Location is seen as the fundamental element of a geographical view of the world. Unlike sharing data using digital maps, the data-driven future will have machines rather than people as primary consumers of our data. This will mean that we will require explicit references to objects that are machine readable and which mandate a new way to deliver data.
At its 61st session in 2018, the Committee on the Peaceful Uses of Outer Space (COPUOS)’s UNISPACE+50 will take into account interdependencies in the space sector and foster international cooperation, while carefully considering the long-term sustainability of outer space activities. One possible area that will impact these activities is blockchain: a Distributed Ledger Technology (DLT) in which transactions made in bitcoin or another cryptocurrency are recorded chronologically and publicly.
Innovation through DLT in Earth observations (EO) make possible flexible, low-cost and distributed ownership of satellites and the data they produce by non-profit community groups, NGOs, and individuals. This new economic model could provide much more accessible, fast and low cost remote sensing data, universal broadband communications, and remote machines: a space-based, shared infrastructure connecting physical, digital and biological spheres for the 4th industrial revolution on a truly global scale.
This shared economy could spur innovation that rapidly reduces the cost of EO from satellites. Higher sensing capability is made possible due to the use of low-cost, distributed trust provided by the blockchain distributed ledger through a series of decentralized and encryption technologies.
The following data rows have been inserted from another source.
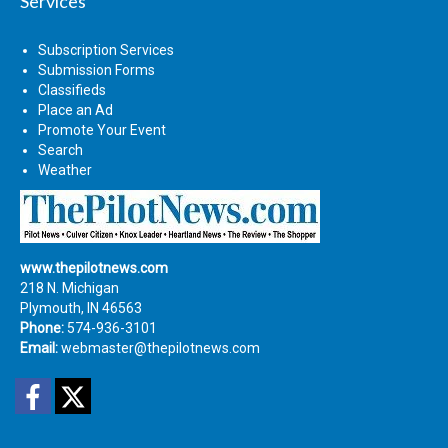
Services
Subscription Services
Submission Forms
Classifieds
Place an Ad
Promote Your Event
Search
Weather
www.thepilotnews.com
218 N. Michigan
Plymouth, IN 46563
Phone:
574-936-3101
Email:
webmaster@thepilotnews.com
Facebook
Twitter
For the EO community, however, challenges will include data ownership and addressing private ownership of satellites.
The application of DLT could remove some barriers relating to access to data by improving efficiency in data handling, and improving the ability to manage voluminous transactions, potentially leading to cost reductions in various areas. The combination of crowd-funded space-based broadband access and blockchain technologies could also allow stakeholders in areas with weak banking, universal broadband communication and/or legal infrastructures to participate in global markets.